Montaigne utilise son expérience personnelle pour en tirer des vérités, c’est l’étude de soi, une caractéristique principale de l’humanisme

c) la marque d’un ton humain, familier, proche de l’humour, plein d’affection

« mes cannibales » =les cannibales dont j’ai déjà parlé et non ceux dont parlent les géographes

« revenons à nos coches »

« tout cela n’est pas si mal » est une litote : =atténuation pour dire : « tout cela est très bien », Montaigne se montre réducteur envers toutes les prouesses des amérindiens (force, sagesse, capable de créer une cohésion) alors qu’en réalité il est très admiratif, c’est donc une phrase ironique car il affectionne énormément les indiens d’Amérique.

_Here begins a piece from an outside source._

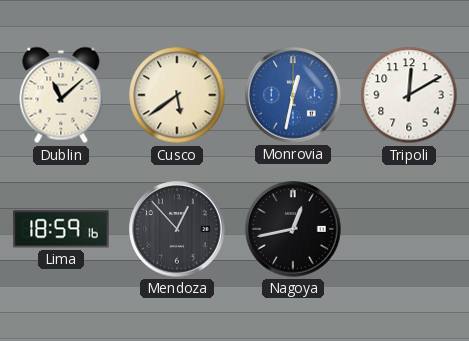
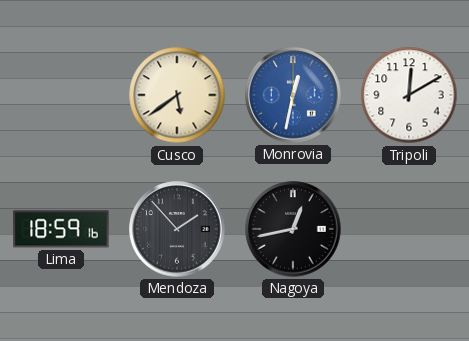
Dublin: 11:08 -> none
Mendoza: 12:53 -> 1:53
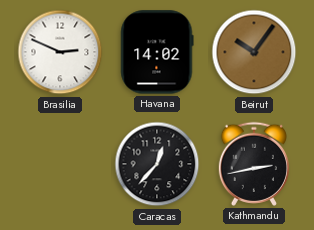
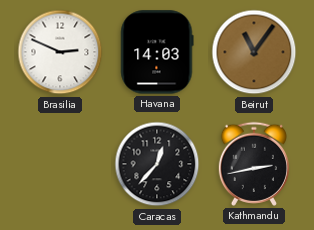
Havana: 14:02 -> 14:03
Beirut: 10:06 -> 11:06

« mais quoi, ils ne portent point de haut-de-chausses ! » est une blague de Montaigne, par cette exclamation, il feint de mépriser des amérindiens car ils n’ont pas l’apparence des aristocrates européens.

La démarche anthropologique de Montaigne

a) exemples de coutumes décrites avec précision lignes 274 à 297, pages 69 et 71

b) deux témoignages de personnes d’identité très différente.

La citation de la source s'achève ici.